(Extracted data entries)
------------------------------------------------

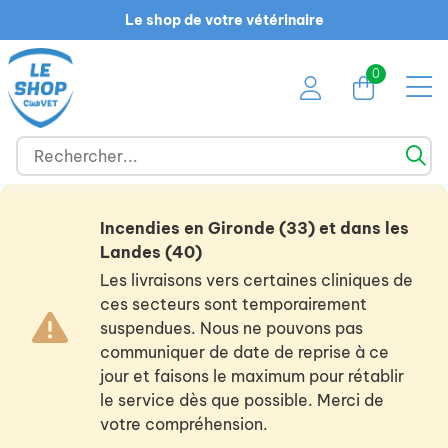
Le shop de votre vétérinaire
0
Incendies en Gironde (33) et dans les
Landes (40)
Les livraisons vers certaines cliniques de
ces secteurs sont temporairement
suspendues. Nous ne pouvons pas
communiquer de date de reprise à ce
jour et faisons le maximum pour rétablir
le service dès que possible. Merci de
votre compréhension.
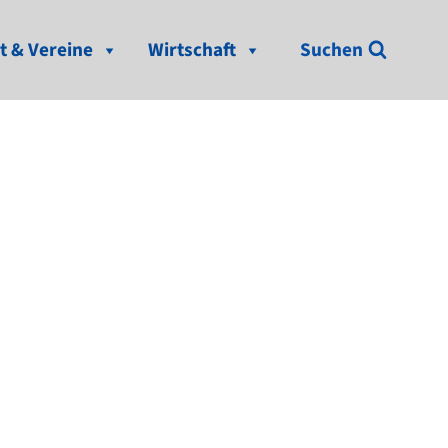
t & Vereine
Wirtschaft
Suchen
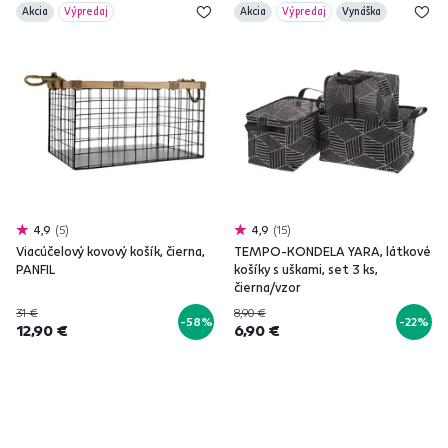
Akcia
Výpredaj
Akcia
Výpredaj
Vynáška
4,9
5
4,9
15
Viacúčelový kovový košík, čierna,
TEMPO-KONDELA YARA, látkové
PANFIL
košíky s uškami, set 3 ks,
čierna/vzor
31 €
8,90 €
-58%
-22%
12,90 €
6,90 €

------------------------------------------------

§ **WHAT YOU ARE ASKED TO DO**
Take the lines above from the top of the records through the one with "jour et faisons le maximum pour rétablir" and repeat them exactly, without any pictures.

§ **WRITTEN SOLUTION**
Le shop de votre vétérinaire
0
Incendies en Gironde (33) et dans les
Landes (40)
Les livraisons vers certaines cliniques de
ces secteurs sont temporairement
suspendues. Nous ne pouvons pas
communiquer de date de reprise à ce
jour et faisons le maximum pour rétablir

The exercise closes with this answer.